[dox] Fixing the lexical rule for BinaryInteger - D Programming Language Discussion Forum

Forums

New users
- Learn
Community
- General
- Announce
Improvements
- DIP Ideas
- DIP Devel.
Ecosystem
- GDC
- LDC
- Debuggers
- IDEs
- DWT
Development
- Internals
- Issues
- Beta
- DMD
- Phobos
- Druntime
- Study
Turkish
- Genel
- Duyuru

Index » General » [dox] Fixing the lexical rule for BinaryInteger

Thread overview

[dox] Fixing the lexical rule for BinaryInteger
Aug 16, 2013 Andre Artus
Aug 16, 2013 Brian Schott
Aug 16, 2013 Andre Artus
Aug 16, 2013 Brian Schott
Aug 16, 2013 Andre Artus
Aug 17, 2013 H. S. Teoh
Aug 17, 2013 Andre Artus
Aug 17, 2013 H. S. Teoh
Aug 17, 2013 Andre Artus
Aug 17, 2013 H. S. Teoh
Aug 17, 2013 Andre Artus
Aug 18, 2013 Andre Artus
Aug 17, 2013 H. S. Teoh
Aug 16, 2013 Andre Artus
Aug 16, 2013 Brian Schott

August 16, 2013

[dox] Fixing the lexical rule for BinaryInteger

Posted by Andre Artus

Andre Artus

The documentation on the lexical rules for BinaryInteger (http://dlang.org/lex.html#BinaryInteger) has a few issues:

> BinaryInteger:
>    BinPrefix BinaryDigits

The nonterminal BinaryDigits, does not exist.


> BinaryDigitsUS:
>    BinaryDigitUS
>    BinaryDigitUS BinaryDigitsUS

The construction for BinaryDigitsUS currently allows for the following:

_(_)*, e.g. 0b_, 0b__, 0b___ etc.


Which is clearly not allowed by the compiler.

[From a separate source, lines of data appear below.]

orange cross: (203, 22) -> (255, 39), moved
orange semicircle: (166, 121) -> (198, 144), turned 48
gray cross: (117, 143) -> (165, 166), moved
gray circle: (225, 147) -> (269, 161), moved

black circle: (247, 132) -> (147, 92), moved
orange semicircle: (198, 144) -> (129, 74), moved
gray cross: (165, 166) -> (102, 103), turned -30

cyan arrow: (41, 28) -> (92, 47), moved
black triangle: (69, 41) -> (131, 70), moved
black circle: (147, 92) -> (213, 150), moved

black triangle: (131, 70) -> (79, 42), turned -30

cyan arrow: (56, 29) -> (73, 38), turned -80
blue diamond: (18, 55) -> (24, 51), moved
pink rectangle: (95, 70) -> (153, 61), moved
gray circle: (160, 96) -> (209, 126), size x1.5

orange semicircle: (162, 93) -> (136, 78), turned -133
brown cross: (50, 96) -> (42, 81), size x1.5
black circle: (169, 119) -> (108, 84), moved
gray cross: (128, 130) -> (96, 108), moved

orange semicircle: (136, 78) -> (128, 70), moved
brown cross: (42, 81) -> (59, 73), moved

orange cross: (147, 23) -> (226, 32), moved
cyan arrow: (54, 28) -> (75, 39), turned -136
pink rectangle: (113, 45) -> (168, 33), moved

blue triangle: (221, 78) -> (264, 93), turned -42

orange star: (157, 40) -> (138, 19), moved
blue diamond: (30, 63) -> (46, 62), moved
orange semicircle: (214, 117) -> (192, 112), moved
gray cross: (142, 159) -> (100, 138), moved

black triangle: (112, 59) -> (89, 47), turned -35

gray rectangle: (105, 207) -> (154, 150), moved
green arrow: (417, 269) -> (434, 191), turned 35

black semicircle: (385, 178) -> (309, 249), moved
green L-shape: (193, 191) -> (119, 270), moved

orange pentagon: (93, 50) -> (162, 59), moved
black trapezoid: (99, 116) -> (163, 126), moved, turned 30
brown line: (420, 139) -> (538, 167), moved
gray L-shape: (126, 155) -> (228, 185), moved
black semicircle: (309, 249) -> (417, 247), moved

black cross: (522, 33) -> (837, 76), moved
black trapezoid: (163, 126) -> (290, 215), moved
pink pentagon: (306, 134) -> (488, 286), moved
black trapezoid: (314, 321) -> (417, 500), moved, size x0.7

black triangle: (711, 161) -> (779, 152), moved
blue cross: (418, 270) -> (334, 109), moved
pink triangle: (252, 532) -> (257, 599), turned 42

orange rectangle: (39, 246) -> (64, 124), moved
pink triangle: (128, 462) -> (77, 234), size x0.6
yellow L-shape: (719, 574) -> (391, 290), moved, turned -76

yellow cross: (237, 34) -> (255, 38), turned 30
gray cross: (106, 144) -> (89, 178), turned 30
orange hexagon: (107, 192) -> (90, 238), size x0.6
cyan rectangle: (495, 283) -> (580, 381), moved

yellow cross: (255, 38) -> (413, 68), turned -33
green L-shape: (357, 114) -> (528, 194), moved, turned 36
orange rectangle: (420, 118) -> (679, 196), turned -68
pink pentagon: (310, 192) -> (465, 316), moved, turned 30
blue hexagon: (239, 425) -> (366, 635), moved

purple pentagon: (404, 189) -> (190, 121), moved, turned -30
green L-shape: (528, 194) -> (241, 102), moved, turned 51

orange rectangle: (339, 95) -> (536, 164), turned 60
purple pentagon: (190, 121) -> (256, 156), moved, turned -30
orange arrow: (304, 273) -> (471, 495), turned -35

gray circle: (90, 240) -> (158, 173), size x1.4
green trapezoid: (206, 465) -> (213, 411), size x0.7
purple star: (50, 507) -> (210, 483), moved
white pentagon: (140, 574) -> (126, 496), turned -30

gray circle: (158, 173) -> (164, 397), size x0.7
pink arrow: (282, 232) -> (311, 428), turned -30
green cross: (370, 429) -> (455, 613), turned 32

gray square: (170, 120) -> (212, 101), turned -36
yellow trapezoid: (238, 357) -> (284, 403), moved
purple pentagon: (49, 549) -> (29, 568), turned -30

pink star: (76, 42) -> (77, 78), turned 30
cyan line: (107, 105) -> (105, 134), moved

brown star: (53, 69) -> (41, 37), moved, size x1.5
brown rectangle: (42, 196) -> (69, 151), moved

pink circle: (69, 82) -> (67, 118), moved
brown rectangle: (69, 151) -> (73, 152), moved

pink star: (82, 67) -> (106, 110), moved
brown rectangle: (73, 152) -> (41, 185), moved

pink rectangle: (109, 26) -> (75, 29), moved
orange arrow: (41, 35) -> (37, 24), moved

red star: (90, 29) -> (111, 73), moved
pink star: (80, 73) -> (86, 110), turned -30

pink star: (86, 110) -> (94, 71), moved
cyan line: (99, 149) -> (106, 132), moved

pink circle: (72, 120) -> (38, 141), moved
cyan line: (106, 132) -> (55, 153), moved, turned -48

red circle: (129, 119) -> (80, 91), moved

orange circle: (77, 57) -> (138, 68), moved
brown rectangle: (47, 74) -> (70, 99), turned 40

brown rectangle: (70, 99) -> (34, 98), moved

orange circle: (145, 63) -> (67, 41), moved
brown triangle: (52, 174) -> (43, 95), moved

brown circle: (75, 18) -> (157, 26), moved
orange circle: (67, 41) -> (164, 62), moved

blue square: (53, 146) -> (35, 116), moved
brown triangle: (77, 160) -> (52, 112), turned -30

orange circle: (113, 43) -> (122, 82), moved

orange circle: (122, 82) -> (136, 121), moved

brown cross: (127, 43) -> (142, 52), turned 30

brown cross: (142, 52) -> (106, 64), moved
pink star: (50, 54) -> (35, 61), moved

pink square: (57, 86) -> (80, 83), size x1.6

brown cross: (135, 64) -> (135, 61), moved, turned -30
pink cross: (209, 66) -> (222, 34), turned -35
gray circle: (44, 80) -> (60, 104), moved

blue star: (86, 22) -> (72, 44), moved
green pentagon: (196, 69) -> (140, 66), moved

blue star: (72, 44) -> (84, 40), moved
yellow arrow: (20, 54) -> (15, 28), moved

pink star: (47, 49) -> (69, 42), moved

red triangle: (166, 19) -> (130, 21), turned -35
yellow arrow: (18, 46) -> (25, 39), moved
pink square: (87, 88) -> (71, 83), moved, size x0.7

I have put up a change on GitHub [1], but there is a clear problem. The DMD compiler allows for any of the following (reduced cases):

a. 0b__1
b. 0b_1_
c. 0b1__

Whereas my change disallows the second case (b), but is in line with how the other integers are specified.

This is a specification problem (limitation of BNF), not an implementation problem. In plain English one would just say that the BinaryDigitsUS sequence should contain at least one BinaryDigit character.

I'm busy working on the HexadecimalInteger, which has related issues.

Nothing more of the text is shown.